## Activity
Each record should be given back exactly, with none missing.

## Data for review
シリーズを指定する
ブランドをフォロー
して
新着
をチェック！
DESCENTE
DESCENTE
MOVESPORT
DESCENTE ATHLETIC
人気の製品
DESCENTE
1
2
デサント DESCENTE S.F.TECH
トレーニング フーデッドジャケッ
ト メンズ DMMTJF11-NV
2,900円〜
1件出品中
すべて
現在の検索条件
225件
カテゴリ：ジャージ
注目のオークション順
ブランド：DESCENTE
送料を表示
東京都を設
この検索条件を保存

## Solution to this task
シリーズを指定する
ブランドをフォロー
して
新着
をチェック！
DESCENTE
DESCENTE
MOVESPORT
DESCENTE ATHLETIC
人気の製品
DESCENTE
1
2
デサント DESCENTE S.F.TECH
トレーニング フーデッドジャケッ
ト メンズ DMMTJF11-NV
2,900円〜
1件出品中
すべて
現在の検索条件
225件
カテゴリ：ジャージ
注目のオークション順
ブランド：DESCENTE
送料を表示
東京都を設
この検索条件を保存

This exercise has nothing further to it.